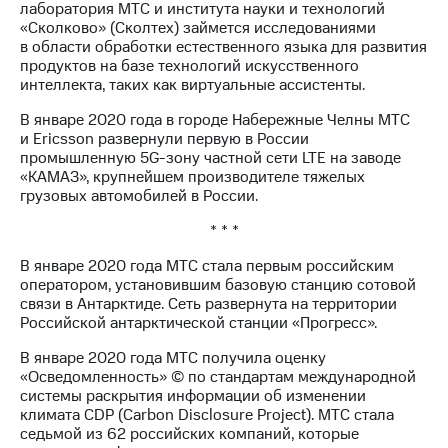
лаборатория МТС и института науки и технологий
«Сколково» (Сколтех) займется исследованиями
МТС
в области обработки естественного языка для развития
о технологиях
продуктов на базе технологий искусственного
интеллекта, таких как виртуальные ассистенты.
Достижения
В январе 2020 года в городе Набережные Челны МТС
Интервью
и Ericsson развернули первую в России
промышленную 5G-зону частной сети LTE на заводе
Финансовая
«КАМАЗ», крупнейшем производителе тяжелых
отчетность
грузовых автомобилей в России.
Контакты
* * *
Новости
В январе 2020 года МТС стала первым российским
в
оператором, установившим базовую станцию сотовой
регионе
связи в Антарктиде. Сеть развернута на территории
Российской антарктической станции «Прогресс».
м и акционерам
Корпоративное
В январе 2020 года МТС получила оценку
управление
«Осведомленность» © по стандартам международной
системы раскрытия информации об изменении
Корпоративный
климата CDP (Carbon Disclosure Project). МТС стала
секретарь
седьмой из 62 российских компаний, которые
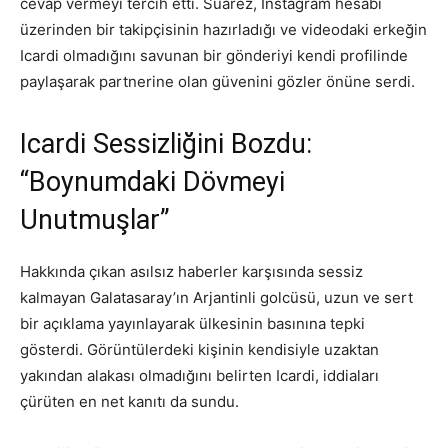
cevap vermeyi tercih etti. Suarez, Instagram hesabı
üzerinden bir takipçisinin hazırladığı ve videodaki erkeğin
Icardi olmadığını savunan bir gönderiyi kendi profilinde
paylaşarak partnerine olan güvenini gözler önüne serdi.
Icardi Sessizliğini Bozdu:
“Boynumdaki Dövmeyi
Unutmuşlar”
Hakkında çıkan asılsız haberler karşısında sessiz
kalmayan Galatasaray’ın Arjantinli golcüsü, uzun ve sert
bir açıklama yayınlayarak ülkesinin basınına tepki
gösterdi. Görüntülerdeki kişinin kendisiyle uzaktan
yakından alakası olmadığını belirten Icardi, iddiaları
çürüten en net kanıtı da sundu.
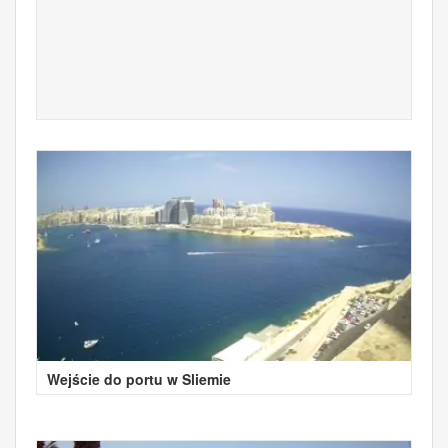
Wejście do portu w Sliemie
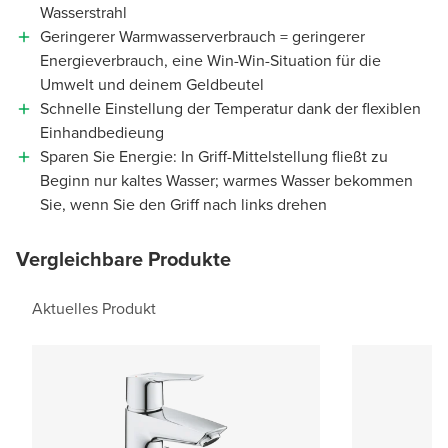
Wasserstrahl
Geringerer Warmwasserverbrauch = geringerer
Energieverbrauch, eine Win-Win-Situation für die
Umwelt und deinem Geldbeutel
Schnelle Einstellung der Temperatur dank der flexiblen
Einhandbedieung
Sparen Sie Energie: In Griff-Mittelstellung fließt zu
Beginn nur kaltes Wasser; warmes Wasser bekommen
Sie, wenn Sie den Griff nach links drehen
Vergleichbare Produkte
Aktuelles Produkt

########################################

*Exercise objective*:
Of the lines above, show those in which "года" appears.

*Result of this exercise*:
В январе 2020 года в городе Набережные Челны МТС
В январе 2020 года МТС стала первым российским
В январе 2020 года МТС получила оценку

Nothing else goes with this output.